Colorado Politics: Amendment 73 would kill jobs, feed bureaucracy — without helping our kids

Colorado Politics: Amendment 73 would kill jobs, feed bureaucracy — without helping our kids

October 3, 2018

Guest Opinion by Luke Ragland

I’m passionate about public education. I have dedicated my professional life to improving schools and expanding educational opportunities for Colorado’s students. But I’m adamantly opposed to Amendment 73.

Proponents of Amendment 73 make a simple pitch to voters: we should tax the “rich” to fund education. But don’t be fooled, there’s nothing simple about it, and every Coloradan would pay for it. Rather, Amendment 73 is fundamentally flawed in three respects: it jeopardizes Colorado’s economic competitiveness; it is deceptive and poorly written; and it is a blank check that perpetuates failures and inequities in our education system.

Read the opposing view: “PRO | Colorado’s educators support Amendment 73. Here’s why.”

Amendment 73 would devastate Colorado’s economy. If the measure is approved, Colorado would go from having one of the lowest tax rates in the country to the eighth-highest, putting us on par with states like New York and Vermont. It would destroy our competitive edge in the Rocky Mountain region by putting our corporate rate higher than Utah’s, Arizona’s and New Mexico’s. Simply put, Amendment 73 is a job killer.
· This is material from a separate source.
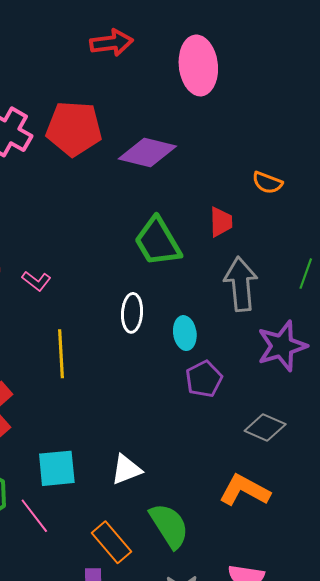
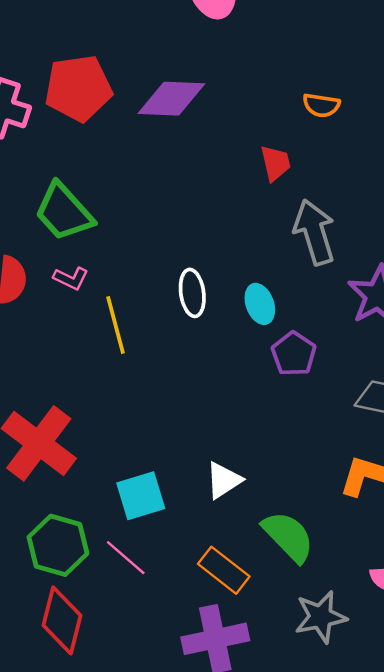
green trapezoid: (158, 242) -> (64, 212), moved
yellow line: (61, 354) -> (115, 325), moved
The data backs me up. According to a recent study by the Common Sense Policy Roundtable, if Amendment 73 passes, over the next 20 years, nearly 12,000 jobs will be lost annually in the private sector and disposable personal income is estimated to decrease by $1.8 billion annually. We aren’t doing our children any favors if we increase funding for their schools by limiting future career opportunities.

Amendment 73 is deceptive, poorly written, and rife with unintended consequences. Proponents claim the measure is a tax increase on wealthy CEOs and big corporations. That’s not true. A careful analysis shows Amendment 73 will amount to a combination of new taxes and service cuts that will hurt middle-income married couples, farms, and every homeowner in Colorado. It is particularly harmful to small businesses, forcing them to pay an income tax rate as much as 78 percent higher than their current rate and 37 percent higher than the rate applied to multibillion-dollar corporations.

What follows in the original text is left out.